I just hope people can maintain their sanity through this. I hope it's not going to be an endless cycle of society repeatedly rebounding off from rock bottom... Never actually lifting itself out of the muck but basically always scraping rock bottom with only short temporary breaks.

As a developer, the system and code complexity we have to work with is increasing to the level that it should be considered mental assault. You need to develop a kind of apathy to get through life.



Not all regulation is a symptom of greed. Regulation can be written and passed with the intention of protecting the public good, promoting public health, preserving fair competition... That it sometimes works counter to those goals is a function of greed, a lack of accountability and and a lack of transparency. We write these laws with consistent check on accountability and transparency, but we keep electing sociopaths that want to game the system and sometimes go as far as screaming "deep-state" or "fraud, waste and abuse"... when they want to completely remove those checks and people keep falling for that bullshit.


True as well but personally I prefer people to regulate themselves though for that to happen, there needs to be very strong punishment for violations. Harm mitigation should be at the forefront of everyone's minds. Not quite compatible with the 'limited liability' legal construct. People won't regulate themselves unless they are afraid of consequences.

The regulation + limited liability combo takes away fear. The big companies doing harm love regulations, they breathe a sigh of relief when regulations are introduced. 'Regulatory clarity' they call it. They barely even know what harms the regulation is trying to prevent. They are disconnected from that.

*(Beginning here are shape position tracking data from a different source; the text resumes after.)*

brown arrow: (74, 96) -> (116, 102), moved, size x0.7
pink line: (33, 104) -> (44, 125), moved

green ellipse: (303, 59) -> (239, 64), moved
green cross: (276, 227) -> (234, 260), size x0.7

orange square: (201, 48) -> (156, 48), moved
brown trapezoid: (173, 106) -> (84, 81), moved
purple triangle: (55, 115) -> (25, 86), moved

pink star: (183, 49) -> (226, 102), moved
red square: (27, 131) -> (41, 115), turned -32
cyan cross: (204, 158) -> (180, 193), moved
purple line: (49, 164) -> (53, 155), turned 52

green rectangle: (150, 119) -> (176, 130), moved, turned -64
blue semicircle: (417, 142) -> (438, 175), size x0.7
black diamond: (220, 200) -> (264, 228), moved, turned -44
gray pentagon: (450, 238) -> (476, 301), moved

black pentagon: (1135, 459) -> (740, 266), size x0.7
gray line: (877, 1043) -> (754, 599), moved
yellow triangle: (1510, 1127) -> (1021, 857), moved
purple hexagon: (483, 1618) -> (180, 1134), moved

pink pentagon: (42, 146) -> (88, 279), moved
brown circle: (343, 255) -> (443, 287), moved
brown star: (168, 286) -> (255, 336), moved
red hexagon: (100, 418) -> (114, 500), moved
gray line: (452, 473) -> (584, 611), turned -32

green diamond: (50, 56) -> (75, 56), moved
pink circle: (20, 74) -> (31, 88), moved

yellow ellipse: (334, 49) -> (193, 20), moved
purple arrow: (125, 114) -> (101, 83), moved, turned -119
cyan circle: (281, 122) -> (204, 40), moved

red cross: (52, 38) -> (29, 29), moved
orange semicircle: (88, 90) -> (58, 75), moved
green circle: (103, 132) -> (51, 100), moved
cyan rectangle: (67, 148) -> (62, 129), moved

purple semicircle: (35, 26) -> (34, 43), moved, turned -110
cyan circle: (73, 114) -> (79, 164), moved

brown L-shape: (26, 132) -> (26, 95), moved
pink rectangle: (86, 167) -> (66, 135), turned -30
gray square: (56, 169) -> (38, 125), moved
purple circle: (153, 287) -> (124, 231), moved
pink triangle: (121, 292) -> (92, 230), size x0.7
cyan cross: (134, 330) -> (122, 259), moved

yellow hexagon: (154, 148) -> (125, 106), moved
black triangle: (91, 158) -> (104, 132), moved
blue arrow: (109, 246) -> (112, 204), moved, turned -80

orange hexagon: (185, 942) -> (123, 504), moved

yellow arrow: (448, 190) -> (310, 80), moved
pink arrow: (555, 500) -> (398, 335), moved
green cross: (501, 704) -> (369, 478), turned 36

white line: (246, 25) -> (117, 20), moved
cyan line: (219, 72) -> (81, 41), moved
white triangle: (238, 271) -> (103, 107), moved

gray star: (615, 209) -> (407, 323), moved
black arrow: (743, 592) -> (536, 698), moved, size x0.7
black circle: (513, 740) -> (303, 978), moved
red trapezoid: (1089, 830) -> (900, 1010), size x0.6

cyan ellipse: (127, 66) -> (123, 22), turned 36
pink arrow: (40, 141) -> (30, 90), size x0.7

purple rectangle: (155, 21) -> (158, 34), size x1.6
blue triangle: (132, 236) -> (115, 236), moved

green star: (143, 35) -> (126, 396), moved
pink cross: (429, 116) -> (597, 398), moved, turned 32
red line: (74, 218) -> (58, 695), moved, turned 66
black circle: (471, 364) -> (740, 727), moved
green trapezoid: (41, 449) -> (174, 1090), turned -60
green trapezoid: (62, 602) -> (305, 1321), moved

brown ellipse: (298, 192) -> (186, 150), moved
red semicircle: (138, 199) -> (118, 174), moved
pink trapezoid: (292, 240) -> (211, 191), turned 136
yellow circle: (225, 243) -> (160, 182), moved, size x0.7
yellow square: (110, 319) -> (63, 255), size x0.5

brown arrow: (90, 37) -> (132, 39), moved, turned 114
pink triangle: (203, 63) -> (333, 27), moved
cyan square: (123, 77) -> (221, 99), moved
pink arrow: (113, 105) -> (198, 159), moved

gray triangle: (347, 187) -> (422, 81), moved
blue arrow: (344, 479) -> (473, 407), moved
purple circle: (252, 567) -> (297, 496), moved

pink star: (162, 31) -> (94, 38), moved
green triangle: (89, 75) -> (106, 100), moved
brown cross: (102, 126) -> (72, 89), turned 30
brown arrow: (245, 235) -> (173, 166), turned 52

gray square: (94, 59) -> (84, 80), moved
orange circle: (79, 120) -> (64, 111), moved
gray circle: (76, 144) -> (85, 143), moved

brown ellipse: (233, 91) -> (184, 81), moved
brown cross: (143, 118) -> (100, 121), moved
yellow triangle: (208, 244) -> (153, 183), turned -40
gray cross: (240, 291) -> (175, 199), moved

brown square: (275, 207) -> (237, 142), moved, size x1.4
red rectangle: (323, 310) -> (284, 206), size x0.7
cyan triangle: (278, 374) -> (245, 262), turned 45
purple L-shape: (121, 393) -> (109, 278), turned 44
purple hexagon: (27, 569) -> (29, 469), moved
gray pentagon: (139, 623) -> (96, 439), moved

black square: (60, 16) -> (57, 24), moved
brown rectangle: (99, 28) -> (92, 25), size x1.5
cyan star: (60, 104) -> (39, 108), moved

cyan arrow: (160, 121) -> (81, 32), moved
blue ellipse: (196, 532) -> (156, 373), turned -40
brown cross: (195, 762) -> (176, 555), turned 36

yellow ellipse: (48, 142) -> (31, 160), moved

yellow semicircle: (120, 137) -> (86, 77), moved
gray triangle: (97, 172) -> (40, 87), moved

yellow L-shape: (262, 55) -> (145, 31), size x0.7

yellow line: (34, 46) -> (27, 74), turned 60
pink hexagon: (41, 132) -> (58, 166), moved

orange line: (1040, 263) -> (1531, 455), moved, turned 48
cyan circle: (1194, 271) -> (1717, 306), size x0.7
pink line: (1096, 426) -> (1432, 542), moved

I have personal experience with companies that consistently violate environmental regulations with very little understanding of the regulations they are violating beyond their effect on profit margins. They pay the fines or pay environmental engineers to help them pass an inspection that could potentially disrupt operations and are violating the same statutes 6 months later. The only regulatory clarity they care about is knowing which regulations can impact production and which can be gamed or paid off.


> That it sometimes works counter to those goals is a function of greed, a lack of accountability and and a lack of transparency.

The whole purpose of regulations is to reduce accountability (because instead of taking responsibility for their actions, entities instead just follow the regulations). It's not an accidental bug, it's a fundamental design flaw in the system.